• [How to complete this task]: Pictures do not belong in the copy; restate the records below word for word.

____________________

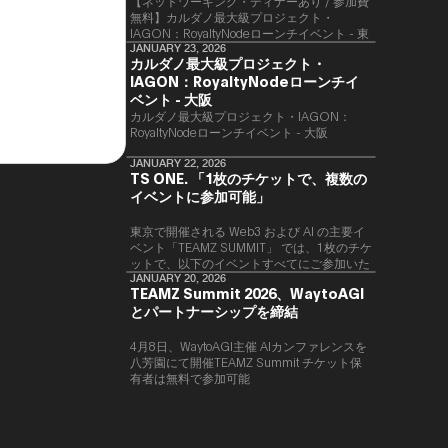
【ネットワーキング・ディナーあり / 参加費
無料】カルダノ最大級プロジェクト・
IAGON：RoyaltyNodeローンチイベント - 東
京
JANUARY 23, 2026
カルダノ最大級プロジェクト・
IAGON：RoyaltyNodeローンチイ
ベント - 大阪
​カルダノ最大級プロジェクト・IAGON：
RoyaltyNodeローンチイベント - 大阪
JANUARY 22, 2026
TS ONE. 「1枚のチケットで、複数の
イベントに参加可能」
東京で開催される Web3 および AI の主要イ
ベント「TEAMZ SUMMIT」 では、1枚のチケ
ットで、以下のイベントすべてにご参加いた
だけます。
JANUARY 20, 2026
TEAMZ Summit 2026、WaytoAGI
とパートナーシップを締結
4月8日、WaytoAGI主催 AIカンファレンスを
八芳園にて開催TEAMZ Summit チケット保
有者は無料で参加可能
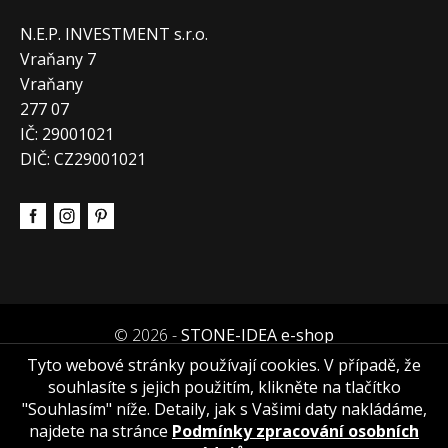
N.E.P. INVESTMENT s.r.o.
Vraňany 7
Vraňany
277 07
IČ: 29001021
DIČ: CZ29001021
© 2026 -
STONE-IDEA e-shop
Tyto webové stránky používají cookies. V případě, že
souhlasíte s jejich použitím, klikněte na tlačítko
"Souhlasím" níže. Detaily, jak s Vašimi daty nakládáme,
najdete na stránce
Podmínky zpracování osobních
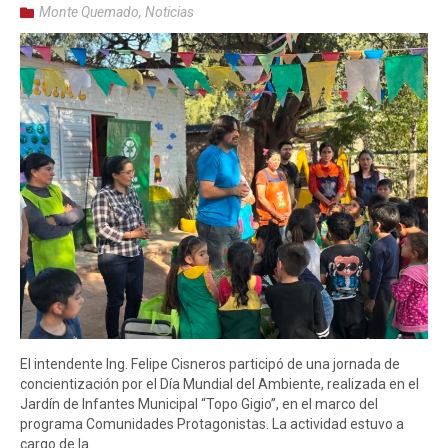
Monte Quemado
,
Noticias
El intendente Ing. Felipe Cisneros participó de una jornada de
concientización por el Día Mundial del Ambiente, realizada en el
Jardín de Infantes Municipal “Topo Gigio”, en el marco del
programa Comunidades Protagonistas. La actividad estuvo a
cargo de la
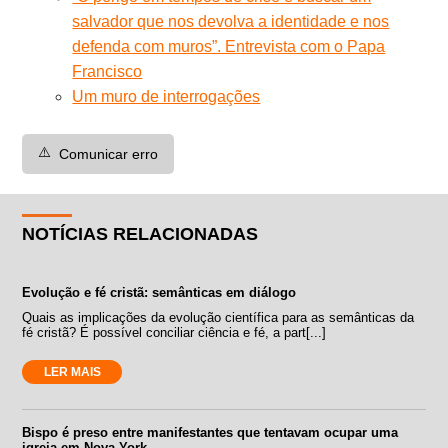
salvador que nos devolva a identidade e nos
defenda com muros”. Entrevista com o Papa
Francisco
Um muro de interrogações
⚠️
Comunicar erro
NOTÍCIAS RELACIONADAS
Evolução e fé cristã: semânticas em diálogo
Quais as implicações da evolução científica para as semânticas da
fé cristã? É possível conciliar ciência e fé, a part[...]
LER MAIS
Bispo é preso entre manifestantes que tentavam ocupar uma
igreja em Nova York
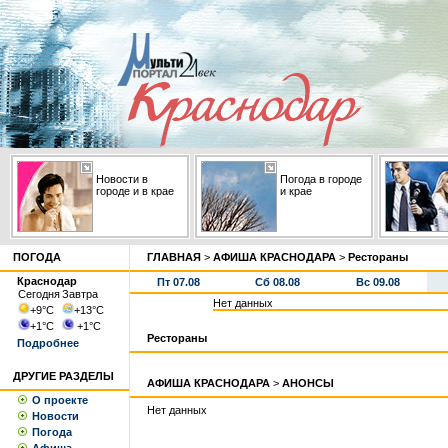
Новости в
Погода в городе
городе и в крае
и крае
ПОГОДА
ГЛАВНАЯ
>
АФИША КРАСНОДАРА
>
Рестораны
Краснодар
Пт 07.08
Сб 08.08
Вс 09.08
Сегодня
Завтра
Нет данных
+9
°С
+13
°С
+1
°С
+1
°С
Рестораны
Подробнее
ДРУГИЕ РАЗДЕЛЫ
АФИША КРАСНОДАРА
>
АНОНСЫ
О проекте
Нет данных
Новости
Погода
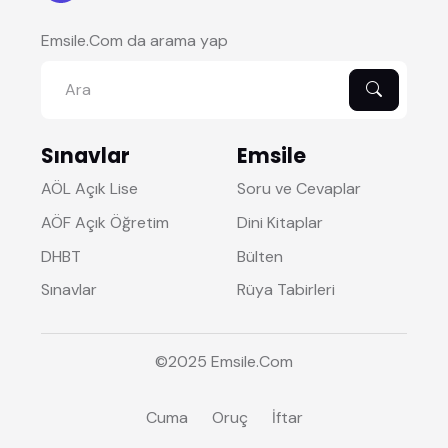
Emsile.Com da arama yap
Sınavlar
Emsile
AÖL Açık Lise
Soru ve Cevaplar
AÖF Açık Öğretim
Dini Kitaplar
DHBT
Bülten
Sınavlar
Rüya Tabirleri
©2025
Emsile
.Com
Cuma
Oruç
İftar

____________________

• [Output for this task]:
【ネットワーキング・ディナーあり / 参加費
無料】カルダノ最大級プロジェクト・
IAGON：RoyaltyNodeローンチイベント - 東
京
JANUARY 23, 2026
カルダノ最大級プロジェクト・
IAGON：RoyaltyNodeローンチイ
ベント - 大阪
​カルダノ最大級プロジェクト・IAGON：
RoyaltyNodeローンチイベント - 大阪
JANUARY 22, 2026
TS ONE. 「1枚のチケットで、複数の
イベントに参加可能」
東京で開催される Web3 および AI の主要イ
ベント「TEAMZ SUMMIT」 では、1枚のチケ
ットで、以下のイベントすべてにご参加いた
だけます。
JANUARY 20, 2026
TEAMZ Summit 2026、WaytoAGI
とパートナーシップを締結
4月8日、WaytoAGI主催 AIカンファレンスを
八芳園にて開催TEAMZ Summit チケット保
有者は無料で参加可能
N.E.P. INVESTMENT s.r.o.
Vraňany 7
Vraňany
277 07
IČ: 29001021
DIČ: CZ29001021
© 2026 -
STONE-IDEA e-shop
Tyto webové stránky používají cookies. V případě, že
souhlasíte s jejich použitím, klikněte na tlačítko
"Souhlasím" níže. Detaily, jak s Vašimi daty nakládáme,
najdete na stránce
Podmínky zpracování osobních
Monte Quemado
,
Noticias
El intendente Ing. Felipe Cisneros participó de una jornada de
concientización por el Día Mundial del Ambiente, realizada en el
Jardín de Infantes Municipal “Topo Gigio”, en el marco del
programa Comunidades Protagonistas. La actividad estuvo a
cargo de la
salvador que nos devolva a identidade e nos
defenda com muros”. Entrevista com o Papa
Francisco
Um muro de interrogações
⚠️
Comunicar erro
NOTÍCIAS RELACIONADAS
Evolução e fé cristã: semânticas em diálogo
Quais as implicações da evolução científica para as semânticas da
fé cristã? É possível conciliar ciência e fé, a part[...]
LER MAIS
Bispo é preso entre manifestantes que tentavam ocupar uma
igreja em Nova York
Новости в
Погода в городе
городе и в крае
и крае
ПОГОДА
ГЛАВНАЯ
>
АФИША КРАСНОДАРА
>
Рестораны
Краснодар
Пт 07.08
Сб 08.08
Вс 09.08
Сегодня
Завтра
Нет данных
+9
°С
+13
°С
+1
°С
+1
°С
Рестораны
Подробнее
ДРУГИЕ РАЗДЕЛЫ
АФИША КРАСНОДАРА
>
АНОНСЫ
О проекте
Нет данных
Новости
Погода
Emsile.Com da arama yap
Sınavlar
Emsile
AÖL Açık Lise
Soru ve Cevaplar
AÖF Açık Öğretim
Dini Kitaplar
DHBT
Bülten
Sınavlar
Rüya Tabirleri
©2025
Emsile
.Com
Cuma
Oruç
İftar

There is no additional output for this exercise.